Music In The Early Church — post by Michael J. Findley

lastsupperJesus and the disciples attended Jewish synagogues and temple worship. These services included stringed, brass, woodwind, and percussion instruments. The book of Psalms was the hymn book of the second temple. After finishing the Passover meal they sang a hymn, presumably not a Psalm, and presumably without instruments, before walking across the Kidron Valley to the garden of Gethsemane. Until forced out, first century Christians continued to worship in synagogues and follow Jewish customs.

Paul wrote to the new Gentile converts “Let the word of the Messiah inhabit you richly with wisdom, teaching and admonishing one another with psalms, hymns, and spiritual songs, and singing to God with thankfulness in your hearts.” Colossians 3:16 and “Then you will recite to one another psalms, hymns, and spiritual songs; you will sing and make music to the Lord with your hearts,” Ephesians 5:19. This admonition was taken by some to mean antiphonal singing, with either two choirs or dividing the congregation into two parts and alternating the parts of the hymn or song.

Pliny the Younger wrote a letter to Trajan (61-113) about the proper punishment of Christians. “They had been accustomed to come together on a fixed day before daylight and to sing responsively a song to Christ as God.” (AD 112?)

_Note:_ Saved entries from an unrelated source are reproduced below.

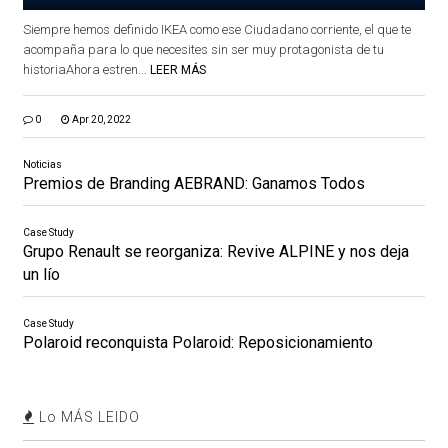
Siempre hemos definido IKEA como ese Ciudadano corriente, el que te
acompaña para lo que necesites sin ser muy protagonista de tu
historiaAhora estren...
LEER MÁS
0
Apr 20, 2022
Noticias
Premios de Branding AEBRAND: Ganamos Todos
Case Study
Grupo Renault se reorganiza: Revive ALPINE y nos deja
un lío
Case Study
Polaroid reconquista Polaroid: Reposicionamiento
Lo MÁS LEIDO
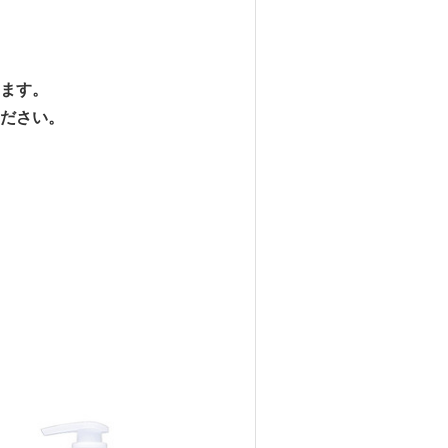
ます。
ださい。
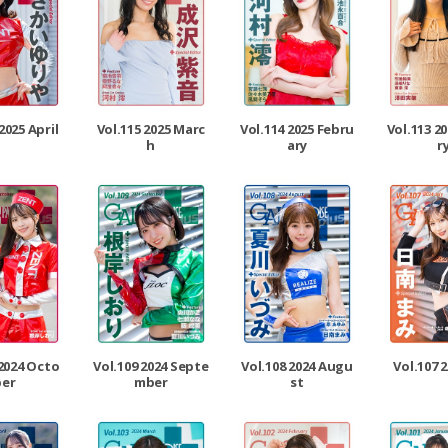
2025 April
Vol.115 2025 Marc
Vol.114 2025 Febru
Vol.113 2
h
ary
r
 2024 Octo
Vol.109 2024 Septe
Vol.108 2024 Augu
Vol.107 2
ber
mber
st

Five times in the book of Revelation a song is sung in heaven; 5:9, 5:11, 14:1, 14:3, 15:3. Harps are played heaven. Revelation 5:8, 14:2, and 15:2. The musical instruments of Babylon are condemned, Revelation 18:22. Trumpets in heaven are sounded, but not used as musical instruments. Zechariah 9:14, Matthew 24:31, 1 Corinthians 15:52, 1 Thessalonians 4:16, Hebrews 12:19, Revelation 1:10, 4:1, 8:2, 6,7,8,10,12,13, 9:1,13,14

Justin the Martyr wrote (AD 155?) in his Apology to the Emperor Chapter 13 “to use [material possessions] for ourselves and those who need, and with gratitude to Him to offer thanks by invocations and hymns for our creation …”

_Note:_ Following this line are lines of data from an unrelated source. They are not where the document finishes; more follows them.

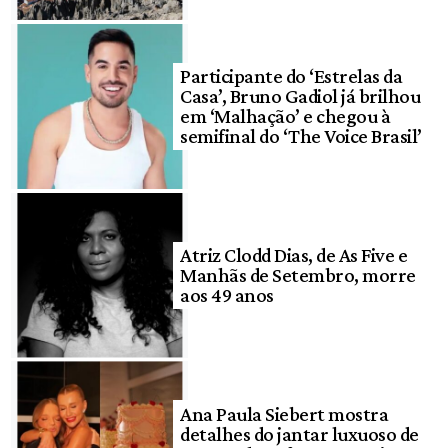
Participante do ‘Estrelas da
Casa’, Bruno Gadiol já brilhou
em ‘Malhação’ e chegou à
semifinal do ‘The Voice Brasil’
Atriz Clodd Dias, de As Five e
Manhãs de Setembro, morre
aos 49 anos
Ana Paula Siebert mostra
detalhes do jantar luxuoso de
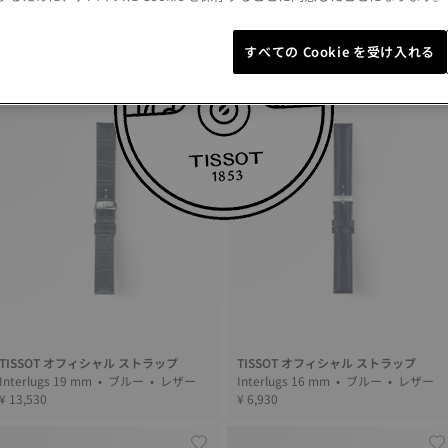
TISSOT オフィシャル ストラップ
Interlugs 22 mm • ブルー • レザー
¥ 6,930
すべての Cookie を受け入れる
TISSOT オフィシャル ストラップ
TISSOT オフィシャル ストラップ
Interlugs 19 mm • ブルー • レザー
Interlugs 16 mm • ブルー • レザー
¥ 13,530
¥ 6,930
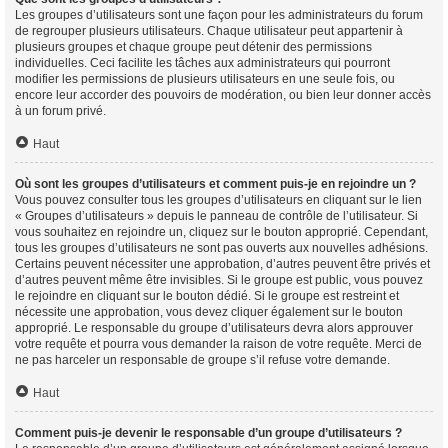
Les groupes d’utilisateurs sont une façon pour les administrateurs du forum
de regrouper plusieurs utilisateurs. Chaque utilisateur peut appartenir à
plusieurs groupes et chaque groupe peut détenir des permissions
individuelles. Ceci facilite les tâches aux administrateurs qui pourront
modifier les permissions de plusieurs utilisateurs en une seule fois, ou
encore leur accorder des pouvoirs de modération, ou bien leur donner accès
à un forum privé.
Haut
Où sont les groupes d’utilisateurs et comment puis-je en rejoindre un ?
Vous pouvez consulter tous les groupes d’utilisateurs en cliquant sur le lien
« Groupes d’utilisateurs » depuis le panneau de contrôle de l’utilisateur. Si
vous souhaitez en rejoindre un, cliquez sur le bouton approprié. Cependant,
tous les groupes d’utilisateurs ne sont pas ouverts aux nouvelles adhésions.
Certains peuvent nécessiter une approbation, d’autres peuvent être privés et
d’autres peuvent même être invisibles. Si le groupe est public, vous pouvez
le rejoindre en cliquant sur le bouton dédié. Si le groupe est restreint et
nécessite une approbation, vous devez cliquer également sur le bouton
approprié. Le responsable du groupe d’utilisateurs devra alors approuver
votre requête et pourra vous demander la raison de votre requête. Merci de
ne pas harceler un responsable de groupe s’il refuse votre demande.
Haut
Comment puis-je devenir le responsable d’un groupe d’utilisateurs ?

“Chapter 41. The crucifixion predicted And again, in another prophecy, the Spirit of prophecy, through the same David, intimated that Christ, after He had been crucified, should reign, and spoke as follows: Sing to the Lord, all the earth, and day by day declare His salvation. For great is the Lord, and greatly to be praised, to be feared above all the gods. For all the gods of the nations are idols of devils; but God made the heavens. Glory and praise are before His face, strength and glorying are in the habitation of His. Give Glory to the Lord, the Father everlasting. Receive grace, and enter His presence, and worship in His holy courts. Let all the earth before His face; let it be established, and not shaken. Let them rejoice among the nations. The Lord has reigned from the tree.”

Apostolic Tradition of Hippolytus of Rome, approximately AD 235? “Then, rising up after supper, the children and virgins having prayed, they shall sing psalms. Then the deacon, holding the mixed cup of the offering, shall say a Hallelujah Psalm. Then, the presbyter having commanded, ‘And also such-and-such Psalms,’ after the bishop has offered the cup with the proper thanksgiving, all shall say “Hallelujah” as the Psalms are sung. And they shall say: We praise Him who is God most high; Glorified and praised is He, Then, when the Psalm is completed, he shall give thanks over the bread, and shall give the fragments to all the believers.”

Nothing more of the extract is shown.